A new report published this week in the Phi Delta Kappan journal confirms in practice what is known in theory: Well-designed teacher evaluation systems can provide insights into classroom practice and targeted follow-up support to help teachers improve their skills and lead to better student outcomes.
Authored by Gary W. Ritter, a professor and endowed chair in education at the University of Arkansas in Fayetteville, and Joshua H. Barnett, NIET’s senior vice president of research and evaluation, the report draws on interviews of 50 teachers and policy-makers involved in teacher evaluation reform, including educators experienced with the TAP System as well as those whose states focused on teacher evaluation reform in their efforts to win the federal Race to the Top grant competition.

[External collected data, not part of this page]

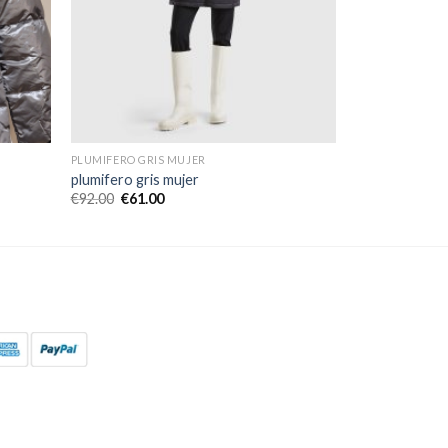
PLUMIFERO GRIS MUJER
plumifero gris mujer
€
92.00
€
61.00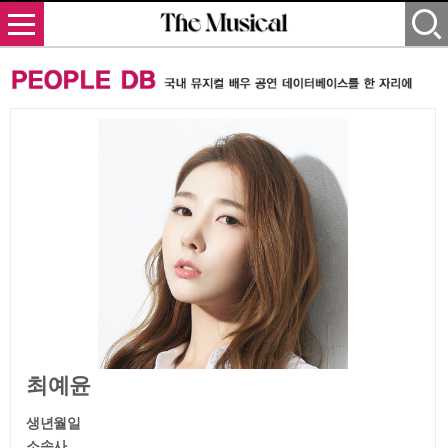
최예윤
생년월일
소속사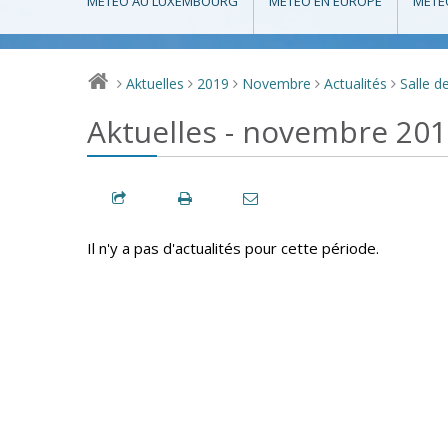
MÉTÉO AU LUXEMBOURG
MÉTÉO EN EUROPE
MÉTÉ
Aktuelles
2019
Novembre
Actualités
Salle d
>
>
>
>
>
Aktuelles - novembre 20
Il n'y a pas d'actualités pour cette période.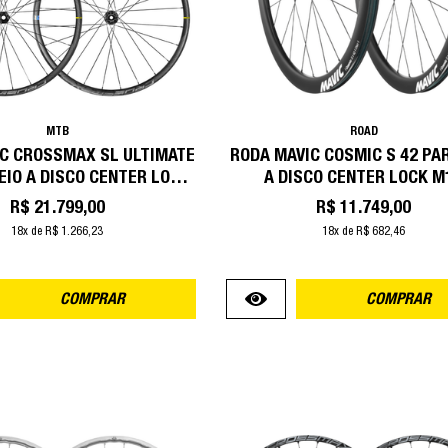
MTB
ROAD
C CROSSMAX SL ULTIMATE
RODA MAVIC COSMIC S 42 PAR
EIO A DISCO CENTER LOCK
A DISCO CENTER LOCK M
MS BOOST
R$ 21.799,00
R$ 11.749,00
18x de R$ 1.266,23
18x de R$ 682,46
COMPRAR
COMPRAR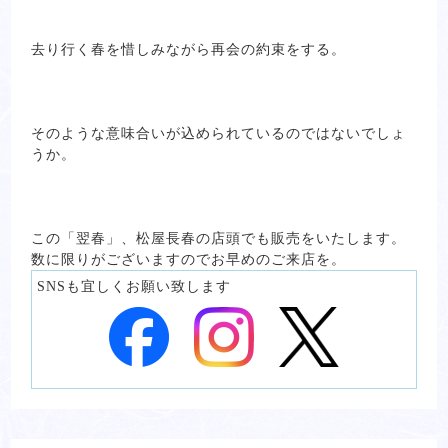
去り行く春を惜しみながら再会の約束をする。
そのような意味合いが込められているのではないでしょ
うか。
この「翌春」、松屋長春の店頭でも販売をいたします。
数に限りがございますのでお早めのご来店を。
SNSも宜しくお願い致します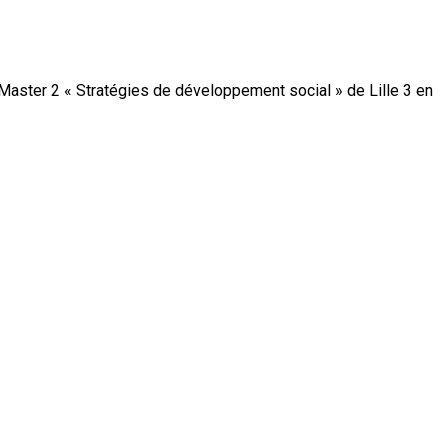
Master 2 « Stratégies de développement social » de Lille 3 en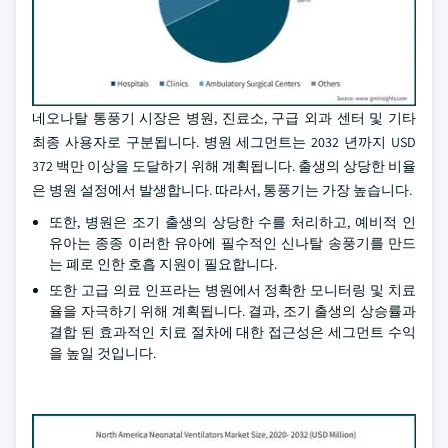
네오나탈 통풍기 시장은 병원, 진료소, 구급 외과 센터 및 기타
최종 사용자로 구분됩니다. 병원 세그먼트는 2032 년까지 USD
372 백만 이상을 도달하기 위해 계획됩니다. 출생의 상당한 비율
은 병원 설정에서 발생합니다. 따라서, 통풍기는 가장 높습니다.
또한, 병원은 조기 출생의 상당한 수를 처리하고, 예비적 인
유아는 종종 이러한 유아에 필수적인 신나탈 송풍기를 만드
는 폐로 인한 호흡 지원이 필요합니다.
또한 고급 의료 인프라는 병원에서 정확한 모니터링 및 치료
율을 자극하기 위해 계획됩니다. 결과, 조기 출생의 상승률과
결합 된 효과적인 치료 절차에 대한 접근성은 세그먼트 수익
을 높일 것입니다.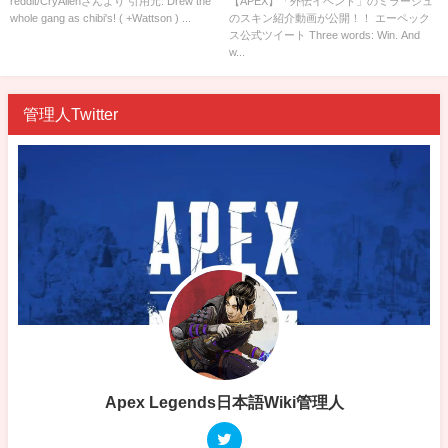
reddit/CryAllenさんより 引用元: Drew the
【APEX】「外伝イベント」のミラージュ
whole gang as chibi's! ( +Wattson ) ...
のスキン紹介動画が公開！！ エーペック
ス公式ツイート Three words: Win. And
w...
管理人Twitter
Apex Legends日本語Wiki管理人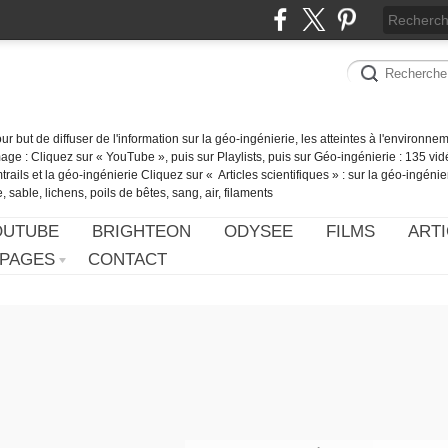
our but de diffuser de l'information sur la géo-ingénierie, les atteintes à l'environn
ge : Cliquez sur « YouTube », puis sur Playlists, puis sur Géo-ingénierie : 135 vid
ails et la géo-ingénierie Cliquez sur « Articles scientifiques » : sur la géo-ingénie
 sable, lichens, poils de bêtes, sang, air, filaments
OUTUBE
BRIGHTEON
ODYSEE
FILMS
ARTI
PAGES
CONTACT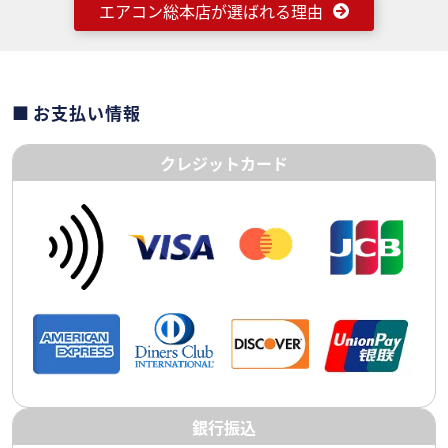
エアコン総本店が選ばれる理由
お支払い情報
クレジットカード
銀行振込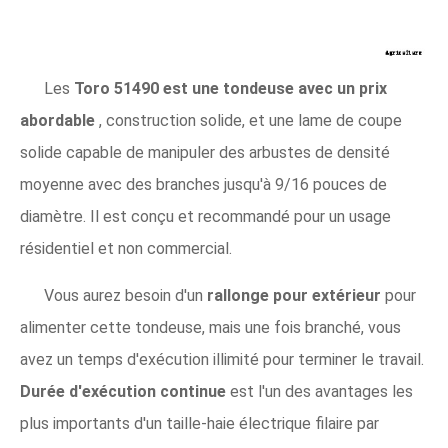
Les
Toro 51490 est une tondeuse avec un prix
abordable
, construction solide, et une lame de coupe
solide capable de manipuler des arbustes de densité
moyenne avec des branches jusqu'à 9/16 pouces de
diamètre. Il est conçu et recommandé pour un usage
résidentiel et non commercial.
Vous aurez besoin d'un
rallonge pour extérieur
pour
alimenter cette tondeuse, mais une fois branché, vous
avez un temps d'exécution illimité pour terminer le travail.
Durée d'exécution continue
est l'un des avantages les
plus importants d'un taille-haie électrique filaire par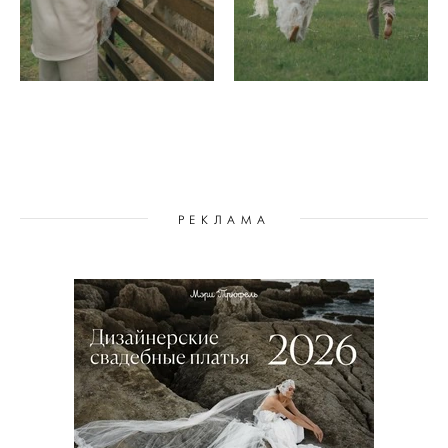
РЕКЛАМА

The team uncovered several themes in its investigation of the potential benefits of comprehensive teacher evaluation strategies that include follow-up and support for individual improvement:
Traditional teacher evaluations can actually hinder educators’ professional development: Effective teachers resent the lack of substantial feedback, while struggling teachers see them as punitive.
Incorporating professional development throughout the evaluation process, from data-gathering to observation and feedback, provides educators with meaningful, customized suggestions for improvement they can actually use.

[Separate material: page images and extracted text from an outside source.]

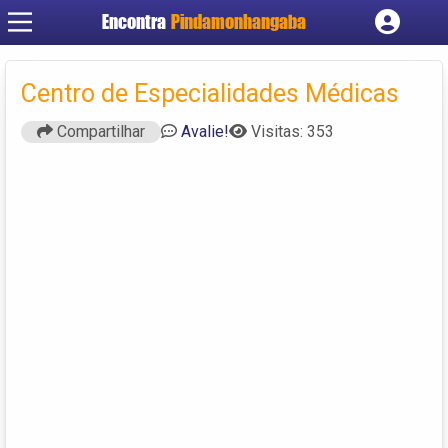
Encontra
Pindamonhangaba
Cadastrar empresa
Fazer login
Centro de Especialidades Médicas
Criar conta
Compartilhar
Avalie!
Visitas: 353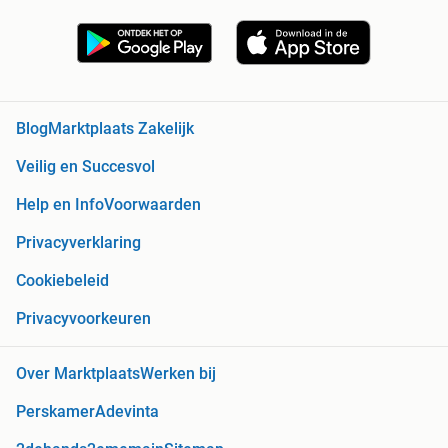
Blog
Marktplaats Zakelijk
Veilig en Succesvol
Help en Info
Voorwaarden
Privacyverklaring
Cookiebeleid
Privacyvoorkeuren
Over Marktplaats
Werken bij
Perskamer
Adevinta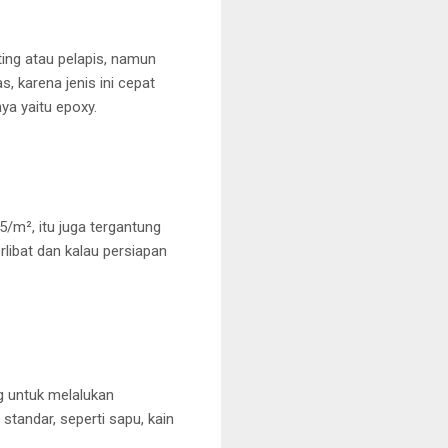
ting atau pelapis, namun
 karena jenis ini cepat
ya yaitu epoxy.
/m², itu juga tergantung
rlibat dan kalau persiapan
g untuk melalukan
tandar, seperti sapu, kain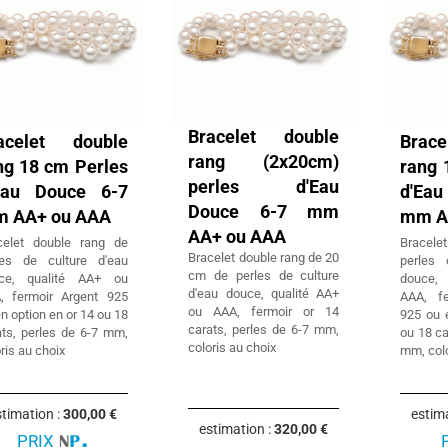
Bracelet double
acelet double
Brac
rang (2x20cm)
ng 18 cm Perles
rang 
perles d'Eau
Eau Douce 6-7
d'Ea
Douce 6-7 mm
 AA+ ou AAA
mm A
AA+ ou AAA
celet double rang de
Bracele
Bracelet double rang de 20
les de culture d'eau
perles 
cm de perles de culture
ce, qualité AA+ ou
douce,
d'eau douce, qualité AA+
, fermoir Argent 925
AAA, f
ou AAA, fermoir or 14
n option en or 14 ou 18
925 ou 
carats, perles de 6-7 mm,
ats, perles de 6-7 mm,
ou 18 ca
coloris au choix
ris au choix
mm, colo
timation :
300,00 €
estim
estimation :
320,00 €
PRIX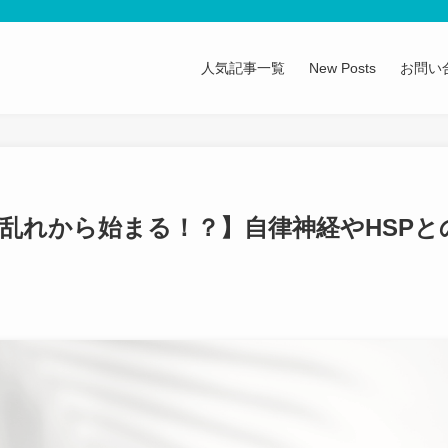
人気記事一覧
New Posts
お問い
乱れから始まる！？】自律神経やHSPと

When evaluations are thorough, individualized and meaningful, teachers welcome the process rather than resent it.
Ritter and Barnett encourage education policy-makers around the country to take note of these findings as they consider teacher evaluation and professional learning systems in their own states. “Our research clearly shows that serious implementation of professional, rigorous, and comprehensive teacher evaluation systems that provide meaningful feedback for teachers represents a promising school improvement strategy,” says Barnett.